Yazar Abdurrahman Dilipak, Lozan’ın 96’ıncı yıldönümü vesilesiyle yeniakit.com.tr’ye dikkat çeken açıklamalarda bulundu.“Bize gerçekler sunulmuyor”“Lozan tarihimizdeki en büyük zaferdir” söylemlerinin bir hamasetten öteye gitmediğine dikkat çeken Abdurrahman Dilipak, “Tarih övgü ya da sövgü kitabı değildir. Gerçek herkes için en iyi olandır, ama bize gerçekler sunulmuyor. Tarih, geçmiş algısı ve gelecek tasavvurunu yönlendirmek adına manipüle ediliyor.” şeklinde konuştu.

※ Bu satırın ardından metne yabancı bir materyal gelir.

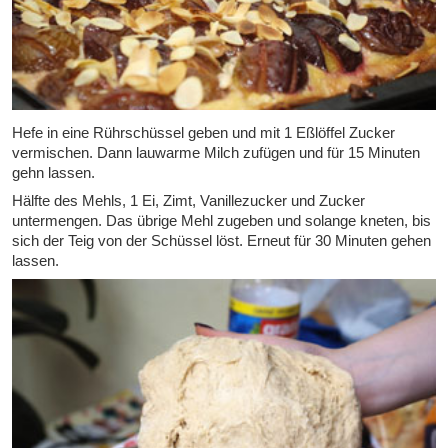
Hefe in eine Rührschüssel geben und mit 1 Eßlöffel Zucker
vermischen. Dann lauwarme Milch zufügen und für 15 Minuten
gehn lassen.
Hälfte des Mehls, 1 Ei, Zimt, Vanillezucker und Zucker
untermengen. Das übrige Mehl zugeben und solange kneten, bis
sich der Teig von der Schüssel löst. Erneut für 30 Minuten gehen
lassen.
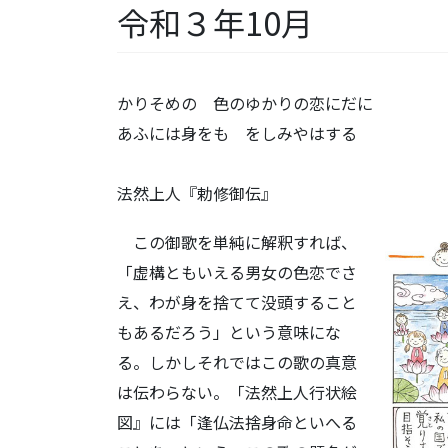
令和３年10月
かりそめの 色のゆかりの恋にだに
あふには身をも をしみやはする
法然上人『勅修御伝』
この御歌を単純に解釈すれば、
「虚構ともいえる男女の色恋でさ
え、わが身を捨てて没頭すること
もあるだろう」という意味にな
る。しかしそれではこの歌の真意
は伝わらない。「法然上人行状絵
図』には「逢仏法捨身命といへる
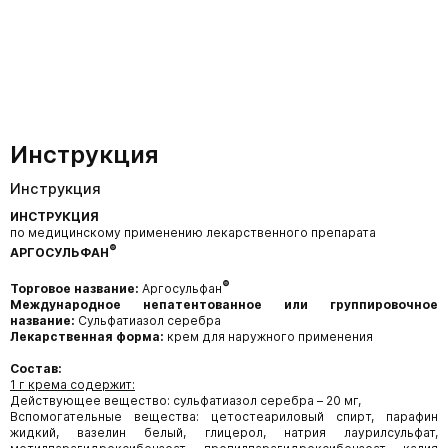
Инструкция
Инструкция
ИНСТРУКЦИЯ
по медицинскому применению лекарственного препарата
®
АРГОСУЛЬФАН
®
Торговое название:
Аргосульфан
Международное непатентованное или группировочное
название:
Сульфатиазол серебра
Лекарственная форма:
крем для наружного применения
Cостав:
1 г
крема содержит:
Действующее вещество: cульфатиазол серебра – 20 мг,
Вспомогательные вещества: цетостеариловый спирт, парафин
жидкий, вазелин белый, глицерол, натрия лаурилсульфат,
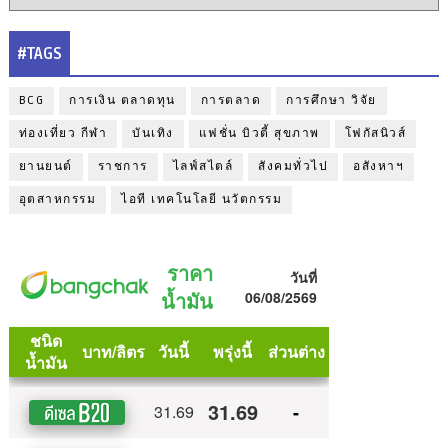
#TAGS
BCG
การเงิน ตลาดทุน
การตลาด
การศึกษา วิจัย
ท่องเที่ยว กีฬา
บันเทิง
แฟชั่น บิวตี้ สุขภาพ
โฟกัสนิวส์
ยานยนต์
ราชการ
ไลฟ์สไตล์
สังคมทั่วไป
อสังหาฯ
อุตสาหกรรม
ไอที เทคโนโลยี นวัตกรรม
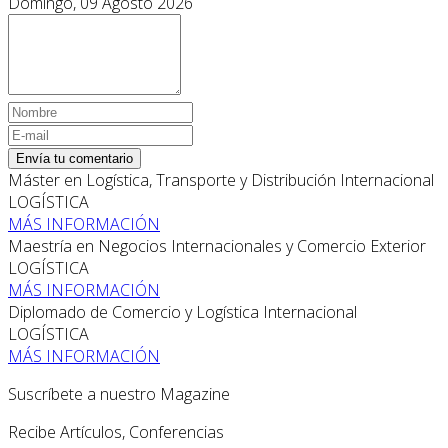
Domingo, 09 Agosto 2026
Envía tu comentario
Máster en Logística, Transporte y Distribución Internacional
LOGÍSTICA
MÁS INFORMACIÓN
Maestría en Negocios Internacionales y Comercio Exterior
LOGÍSTICA
MÁS INFORMACIÓN
Diplomado de Comercio y Logística Internacional
LOGÍSTICA
MÁS INFORMACIÓN
Suscríbete a nuestro Magazine
Recibe Artículos, Conferencias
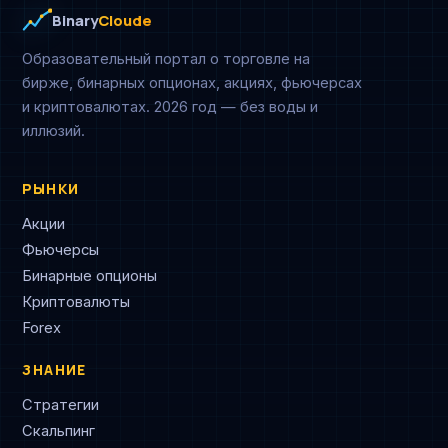
Binary
Cloude
Образовательный портал о торговле на
бирже, бинарных опционах, акциях, фьючерсах
и криптовалютах. 2026 год — без воды и
иллюзий.
РЫНКИ
Акции
Фьючерсы
Бинарные опционы
Криптовалюты
Forex
ЗНАНИЕ
Стратегии
Скальпинг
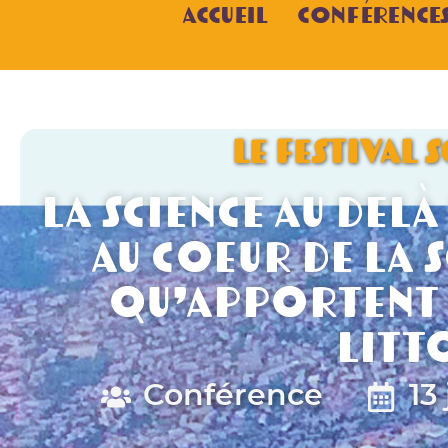
Accueil
Conférence
LE FESTIVAL 
La Science au delà
au coeur de la 
qu’apportent l
litt
Conférence
13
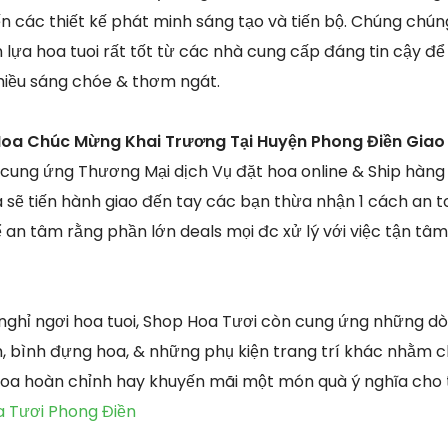
ến các thiết kế phát minh sáng tạo và tiến bộ. Chúng chú
n lựa hoa tuoi rất tốt từ các nhà cung cấp đáng tin cậy 
nhiều sáng chóe & thơm ngát.
Hoa Chúc Mừng Khai Trương Tại Huyện Phong Điền Giao
 cung ứng Thương Mại dịch Vụ đặt hoa online & Ship hàn
 sẽ tiến hành giao đến tay các bạn thừa nhận 1 cách an t
 an tâm rằng phần lớn deals mọi đc xử lý với việc tận tâ
nghỉ ngơi hoa tuoi, Shop Hoa Tươi còn cung ứng những d
, bình đựng hoa, & những phụ kiện trang trí khác nhằm c
hoa hoàn chỉnh hay khuyến mãi một món quà ý nghĩa cho 
a Tươi Phong Điền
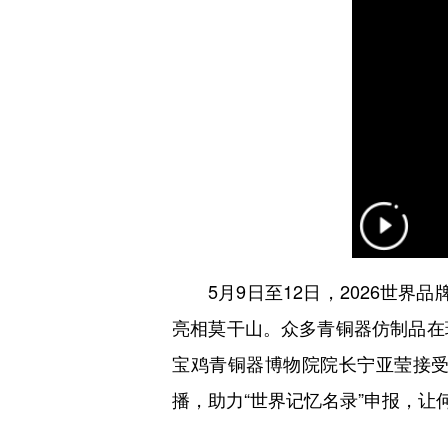
5月9日至12日，2026世界品
亮相莫干山。众多青铜器仿制品在
宝鸡青铜器博物院院长宁亚莹接
播，助力“世界记忆名录”申报，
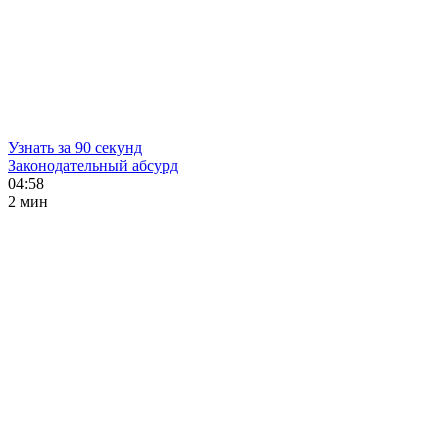
Узнать за 90 секунд
Законодательный абсурд
04:58
2 мин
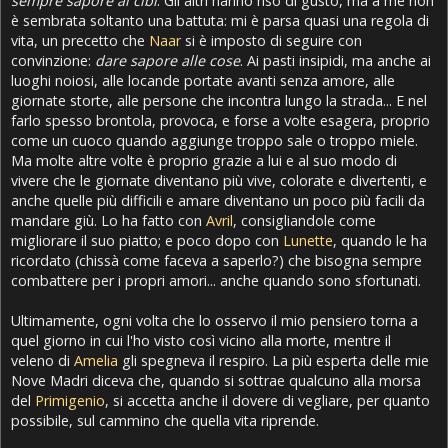
sempre sapore ai cibi
. Gli altri hanno riso di gusto, ma a me non
è sembrata soltanto una battuta: mi è parsa quasi una regola di
vita, un precetto che
Naar
si è imposto di seguire con
convinzione:
dare sapore alle cose
. Ai pasti insipidi, ma anche ai
luoghi noiosi, alle locande portate avanti senza amore, alle
giornate storte, alle persone che incontra lungo la strada... E nel
farlo spesso brontola, provoca, e forse a volte esagera, proprio
come un cuoco quando aggiunge troppo sale o troppo miele.
Ma molte altre volte è proprio grazie a lui e al suo modo di
vivere che le giornate diventano più vive, colorate e divertenti, e
anche quelle più difficili e amare diventano un poco più facili da
mandare giù. Lo ha fatto con
Avril
, consigliandole come
migliorare il suo piatto; e poco dopo con
Lunette
, quando le ha
ricordato (chissà come faceva a saperlo?) che bisogna sempre
combattere per i propri amori... anche quando sono sfortunati.
Ultimamente, ogni volta che lo osservo il mio pensiero torna a
quel giorno in cui l'ho visto così vicino alla morte, mentre il
veleno di
Amelia
gli spegneva il respiro. La più esperta delle mie
Nove Madri diceva che, quando si sottrae qualcuno alla morsa
del
Primigenio
, si accetta anche il dovere di vegliare, per quanto
possibile, sul cammino che quella vita riprende.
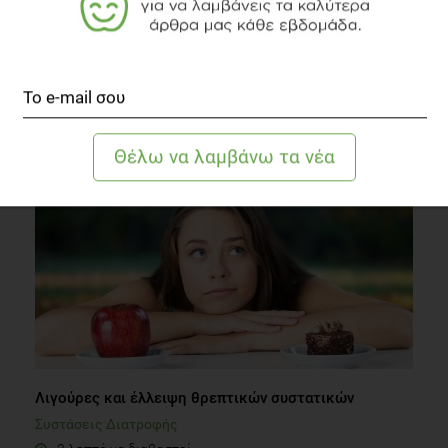
VIDEO
Μπορεί κάτι Γλυκό και Νόστιμο να είναι και
Θρεπτικό;
Συστάσεις Διατροφής
2 λεπτά να διαβαστεί
Λιγούρες και έλλειψη θρεπτικών συστατικών
Συστάσεις Διατροφής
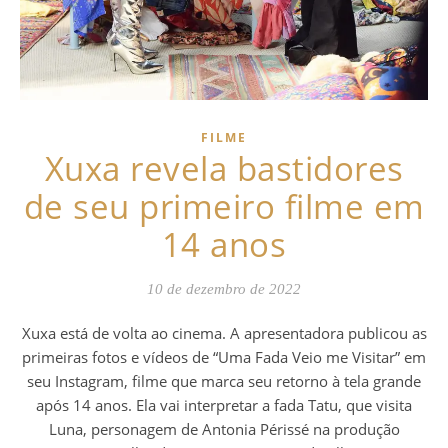
FILME
Xuxa revela bastidores
de seu primeiro filme em
14 anos
10 de dezembro de 2022
Xuxa está de volta ao cinema. A apresentadora publicou as
primeiras fotos e vídeos de “Uma Fada Veio me Visitar” em
seu Instagram, filme que marca seu retorno à tela grande
após 14 anos. Ela vai interpretar a fada Tatu, que visita
Luna, personagem de Antonia Périssé na produção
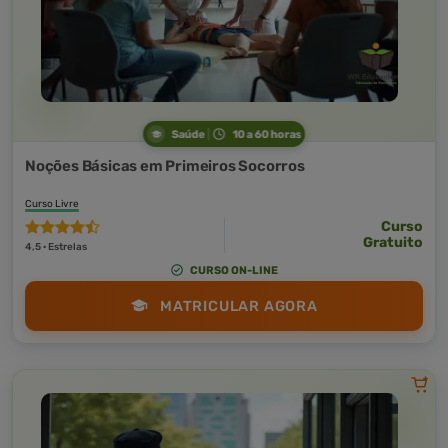
Saúde
10 a 60 horas
Noções Básicas em Primeiros Socorros
Curso Livre
Curso
Gratuito
4,5 · Estrelas
CURSO ON-LINE
MATRICULAR AGORA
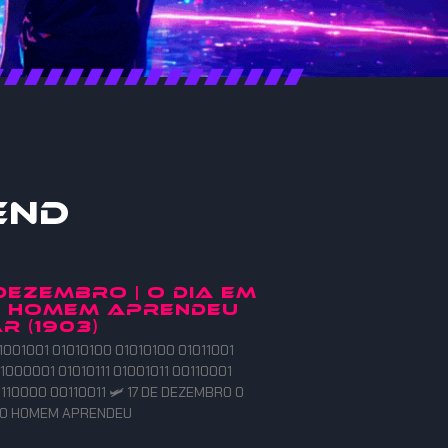
end
 DEZEMBRO | O DIA EM
O HOMEM APRENDEU
R (1903)
1001001 01010100 01010100 01011001
1000001 01010111 01001011 00110001
110000 00110011 🛩️ 17 DE DEZEMBRO O
E O HOMEM APRENDEU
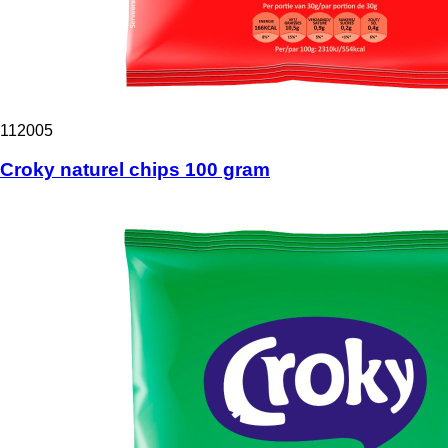
112005
Croky naturel chips 100 gram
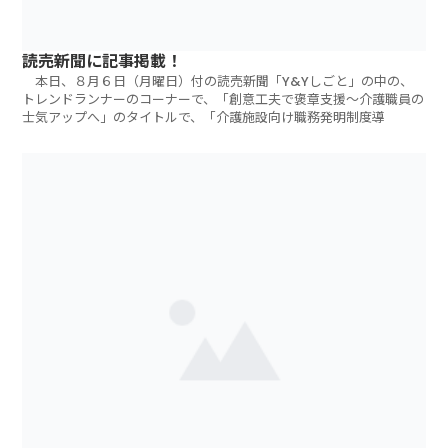
読売新聞に記事掲載！
本日、８月６日（月曜日）付の読売新聞「Y&Yしごと」の中の、
トレンドランナーのコーナーで、「創意工夫で褒章支援～介護職員の
士気アップへ」のタイトルで、「介護施設向け職務発明制度導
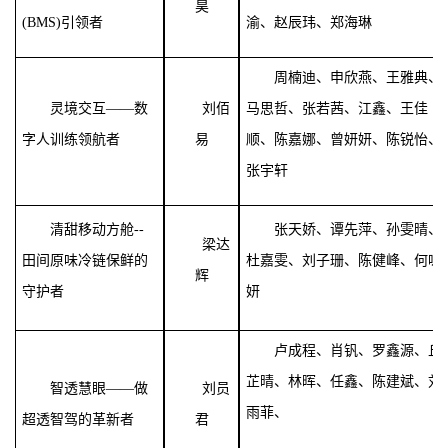
昊
(BMS)引领者
渝、赵辰玮、郑海琳
周楠迪、申欣燕、王雅典、
灵境交互——数
刘佰
马思哲、张若茜、江鑫、王佳
字人训练领航者
易
顺、陈嘉娜、曾妍妍、陈锐怡、
张宇轩
清甜移动方舱--
张天娇、谭先萍、孙雯晴、
梁达
田间原味冷链保鲜的
杜嘉雯、刘子珊、陈健峰、何咏
辉
守护者
妍
卢成程、肖钒、罗鑫源、丘
芷晴、林晖、任鑫、陈建斌、刘
智透慧眼——做
刘员
雨菲、
超透智驾的革新者
君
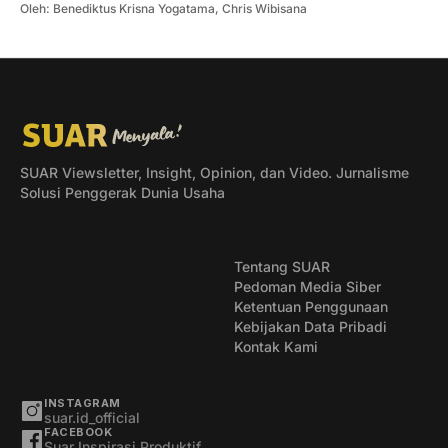
Oleh:
Benediktus Krisna Yogatama
,
Chris Wibisana
SUAR Viewsletter, Insight, Opinion, dan Video. Jurnalisme
Solusi Penggerak Dunia Usaha
Tentang SUAR
Pedoman Media Siber
Ketentuan Penggunaan
Kebijakan Data Pribadi
Kontak Kami
INSTAGRAM
suar.id_official
FACEBOOK
Suar Inspirasi Produktif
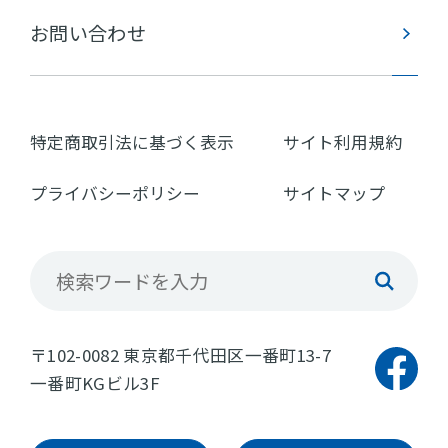
お問い合わせ
特定商取引法に基づく表示
サイト利用規約
プライバシーポリシー
サイトマップ
〒102-0082 東京都千代田区一番町13-7
一番町KGビル3F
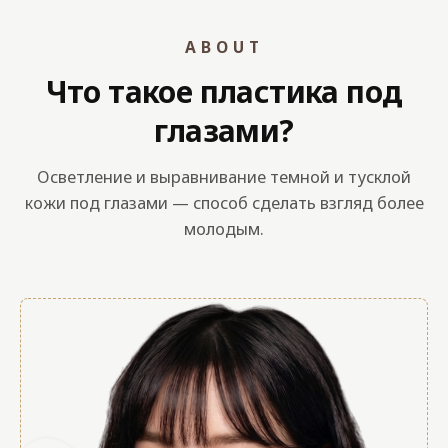
ABOUT
Что такое пластика под
глазами?
Осветление и выравнивание темной и тусклой
кожи под глазами — способ сделать взгляд более
молодым.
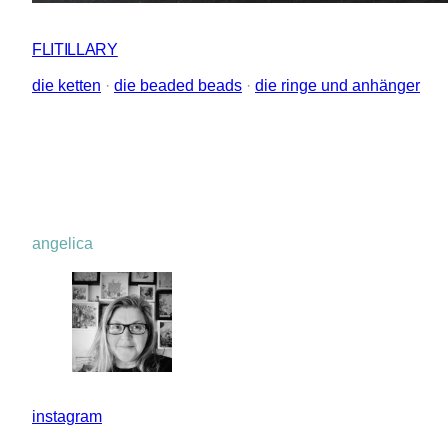
FLITILLARY
die ketten
 · 
die beaded beads
 · 
die ringe und anhänger
angelica
instagram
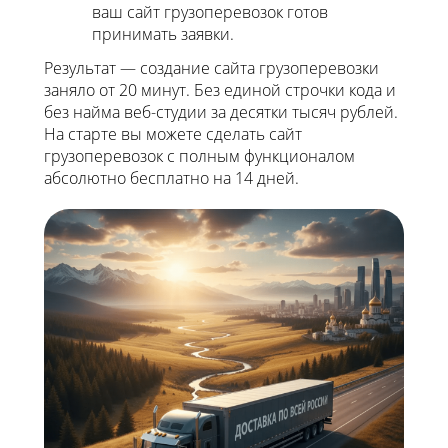
ваш сайт грузоперевозок готов
принимать заявки.
Результат — создание сайта грузоперевозки
заняло от 20 минут. Без единой строчки кода и
без найма веб-студии за десятки тысяч рублей.
На старте вы можете сделать сайт
грузоперевозок с полным функционалом
абсолютно бесплатно на 14 дней.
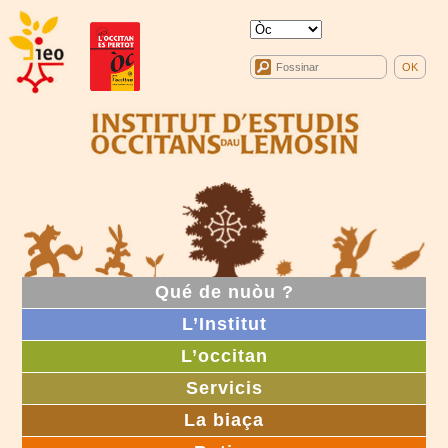
Qué de nuòu ?
L’Institut
L’occitan
Servicis
La biaça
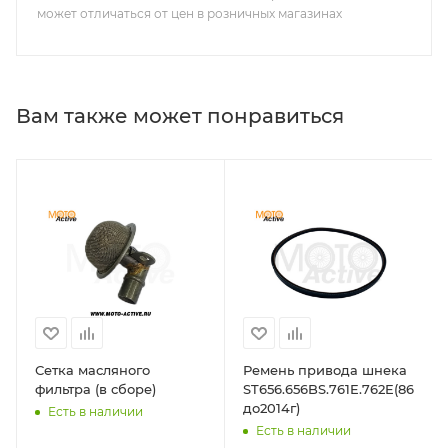
может отличаться от цен в розничных магазинах
Вам также может понравиться
Сетка масляного
Ремень привода шнека
фильтра (в сборе)
ST656.656BS.761E.762E(861BS
до2014г)
Есть в наличии
Есть в наличии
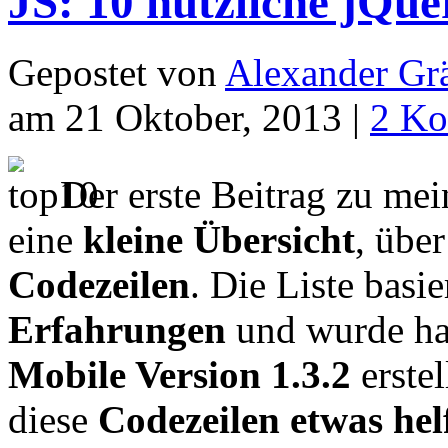
JS: 10 nützliche jQu
Gepostet von
Alexander Grä
am 21 Oktober, 2013 |
2 Ko
Der erste Beitrag zu m
eine
kleine Übersicht
, übe
Codezeilen
. Die Liste basi
Erfahrungen
und wurde ha
Mobile Version 1.3.2
erstel
diese
Codezeilen etwas hel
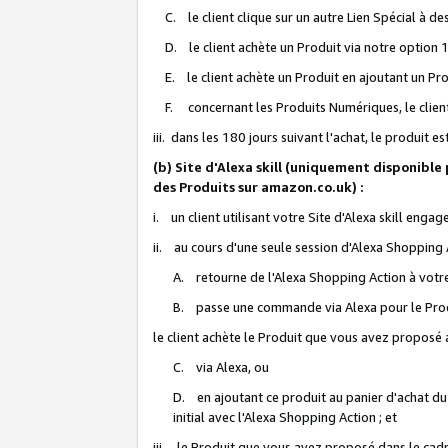
C. le client clique sur un autre Lien Spécial à de
D. le client achète un Produit via notre option 1-
E. le client achète un Produit en ajoutant un Produ
F. concernant les Produits Numériques, le client 
iii. dans les 180 jours suivant l'achat, le produit e
(b) Site d'Alexa skill (uniquement disponible
des Produits sur amazon.co.uk) :
i. un client utilisant votre Site d'Alexa skill enga
ii. au cours d'une seule session d'Alexa Shopping 
A. retourne de l'Alexa Shopping Action à votre
B. passe une commande via Alexa pour le Prod
le client achète le Produit que vous avez proposé a
C. via Alexa, ou
D. en ajoutant ce produit au panier d'achat du
initial avec l'Alexa Shopping Action ; et
iii. le Produit que vous avez proposé dans le cadre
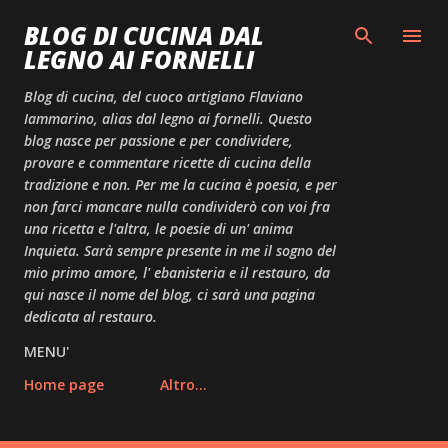
Passa ai contenuti principali
BLOG DI CUCINA DAL
LEGNO AI FORNELLI
Blog di cucina, del cuoco artigiano Flaviano
Iammarino, alias dal legno ai fornelli. Questo
blog nasce per passione e per condividere,
provare e commentare ricette di cucina della
tradizione e non. Per me la cucina è poesia, e per
non farci mancare nulla condividerò con voi fra
una ricetta e l'altra, le poesie di un' anima
Inquieta. Sarà sempre presente in me il sogno del
mio primo amore, l' ebanisteria e il restauro, da
qui nasce il nome del blog, ci sarà una pagina
dedicata al restauro.
MENU'
Home page
Altro…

Dilipak, Taksim’deki anıta böyle dikkat çekti!Lozan’a giderken 600 yıllık bir çınar olan Osmanlı’nın yıkıldığına işaret eden Abdurrahman Dilipak, şöyle konuştu:
“Gerçeğin anlaşılması isteniyorsa, Lozan öncesine ve Lozan sonrasına bakmak gerekiyor. Lozan’ın 96’ıncı yılında ‘Zafer mi, Hezimet mi’ diye tartışılması bana göre oldukça manidardır. Çanakkale’yi, Kurtuluş Savaşı’nı bugün konuşuyoruz, tartışıyoruz. Taksim anıtındaki işgal kuvvetleri komutanının heykelini sokaktaki insanlar bilmiyor. Taksim’de 81 yıldır meydanı süsleyen meşhur Taksim Anıtının parasını bir İtalyan Bankası ve Nestle şirketi neden vermiştir? Bu anıtı bir İtalyan heykeltraşa yaptırılması ve mermerin İtalya’dan neden getirildiği sorgulanmalıdır. O anıtta başörtülü bir kadının başı öne eğik ve mahzundur, başı açık kadın mutlu ve göklere bakmaktadır.”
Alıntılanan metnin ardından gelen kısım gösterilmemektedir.